When a senior has a home fully paid for or almost paid for, they are in a good position to extract needed cash from that home if necessary. Popular options today are the reverse mortgages or mortgage modification programs. Home equity that has been built up by the homeowner can be partially withdrawn to meet current and future needs of the senior citizen. Pre-planning for retirement and housing needs is essential as people are living longer while economic pressures continue to escalate for everyone, including senior citizens.

A senior would be well advised to find competent assistance to determine which course of action is of best benefit for their individual needs. This may mean bringing in family to help, or a licensed attorney or other financial advisor. Since most programs have complex details, having a good advisor who understands all the fine print is very important to assure that the senior citizen will obtain the best rates, mortgage options and lowest payments. Small mistakes can result in great expense, which is another reason senior citizens should not ‘go it alone” on financial matters that are critical to life enjoyment and maintaining control over expenses and your living situation.

Mortgage modifications can result in savings experienced by some seniors, including saving 35% on mortgage payments or reducing monthly payments by hundreds of dollars. With these possibilities, remaining in their comfortable home environment is a reality for many seniors who are willing to obtain the needed financial instruments. New mortgages, refinancing, reverse mortgages, home equity loans, home equity conversion mortgages, tax deferment programs and other financial tools are available to senior citizens, regardless of their advanced age.

Finding low cost options for mortgages and refinancing are important and well worth the time it takes to do research to find the best deals. High cost loans, scams and unscrupulous lenders prey on the elderly as easy targets. Every senior is entitled to get a fair deal on the financial market, but the same warnings apply to senior citizens as do to younger persons.

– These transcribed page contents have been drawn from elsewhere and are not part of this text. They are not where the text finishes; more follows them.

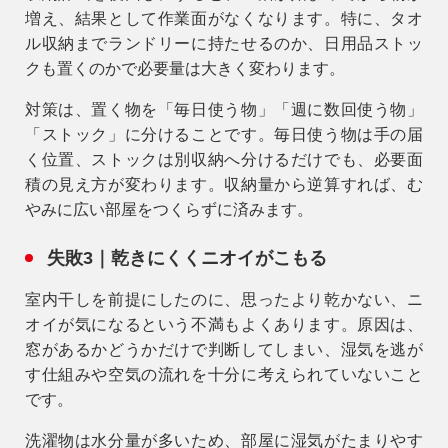
増え、結果として作業面がなくなります。特に、タオ
ル収納までランドリーに持たせるのか、日用品ストッ
クも置くのかで必要量は大きく変わります。
対策は、
置く物を「毎日使う物」「週に数回使う物」
「ストック」に分けること
です。毎日使う物は手の届
く位置、ストックは別収納へ分けるだけでも、必要面
積の見え方が変わります。収納量から逆算すれば、む
やみに広い部屋をつくらずに済みます。
失敗3｜乾きにくくニオイがこもる
室内干しを前提にしたのに、思ったより乾かない、ニ
オイが気になるという不満もよくあります。原因は、
窓があるかどうかだけで判断してしまい、湿気を逃が
す仕組みや空気の流れを十分に考えられていないこと
です。
洗濯物は水分量が多いため、部屋に湿気がたまりやす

  • Always remember, if it sounds too good to be true, it probably is.
  • Buyer beware is a slogan right for all ages and circumstances.
  • Read and understand the fine print before you sign anything.
  • Act in haste; repent at leisure. Never allow anyone to rush you!

Mortgage renewals, reversals or adjustments are viable options for many senior citizens who are able to remain in their homes independently. If this desirable situation is no longer possible, senior citizens should consider other options to this as a next step for living accommodations. These housing options may include home sharing, assisted living, downsizing, rentals or nursing homes. No matter what choice is made, remember that the law protects seniors from age discrimination with regard to housing.